I’m using PyTorch to build a model for binary classification.

class XceptionLike(nn.Module):
    def __init__(self):
        super().__init__()
        # CNN part
        ...
        # final
        self.fc_last_1 = nn.Linear(384, 64)
        self.fc_last_2 = nn.Linear(64, 1)

    def forward(self, input_16, input_32, input_48):
        # CNN part
        ...
        out = torch.cat([out_16, out_32, out_48], dim=1)
        out = F.relu(self.fc_last_1(out))
        out = F.relu(self.fc_last_2(out))
        return out

# the model output part
output = model(batch_z_16, batch_z_32, batch_z_48) # model prediction
output = torch.sigmoid(output)
loss = criterion(output, batch_label)

What confuses me is that can this model used for binary classification really?
In my understanding, for binary classification

output of model [0, 0.5] means prediction for one class.
output of model [0.5, 1] means prediction for the other one.
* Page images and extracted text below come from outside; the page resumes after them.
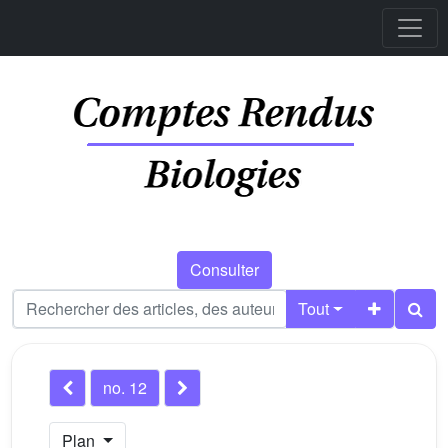
Consulter
Tout
no. 12
Plan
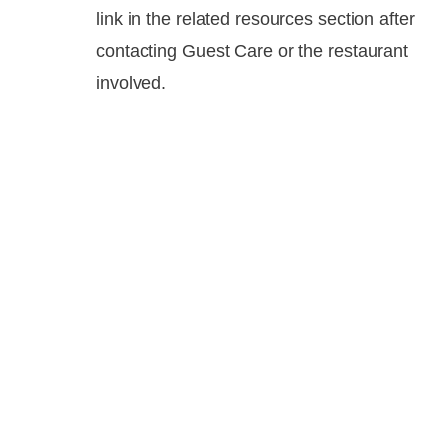
link in the related resources section after
contacting Guest Care or the restaurant
involved.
But ReLU function returns [0, positive infinity],
and when sigmoid function gets the output of the model,
it returns [0.5, 1], so the model cant’t return [0, 0.5], which means it can’t predict the class which is belong to [0, 0.5].

What is wrong with my understanding?
How can I deal with it?

shirui-japina · September 19, 2019, 7:16am

At the last layer, I should not use out = F.relu(out) but out = torch.sigmoid(out), then the model can output [0, 1]. (so can predict class [0, 0.5] and [0.5, 1])

    def forward(self, input_16, input_32, input_48):
        # CNN part
        ...
        out = torch.cat([out_16, out_32, out_48], dim=1)
        out = F.relu(self.fc_last_1(out))
        out = self.fc_last_2(out) 
        out = torch.sigmoid(out)
        return out

# the model output part
output = model(batch_z_16, batch_z_32, batch_z_48) # model prediction
loss = criterion(output, batch_label)

Is this the correct answer?

dejanbatanjac · September 19, 2019, 7:59am

Yes, you should use sigmoid function.

def sigmoid(x): return 1/(1 + (-x).exp())

It will convert the space of [-inf, inf] into a probability [0,1].
Note this sigmoid works on a tensor. So it will do that for all your activations.

What ever goes to the sigmoid you can call “logit”, even though this is not a mathematical logit function.

After that you will use bce, which works on a batch.

def binary_cross_entropy(p, y): return -(p.log()*y + (1-y)*(1-p).log()).mean()

Note that sigmoid used exponential function to grab the probabilities and now we use log of these probabilities.

shirui-japina · September 19, 2019, 8:15am

I got it
Appreciate your detailed explanation.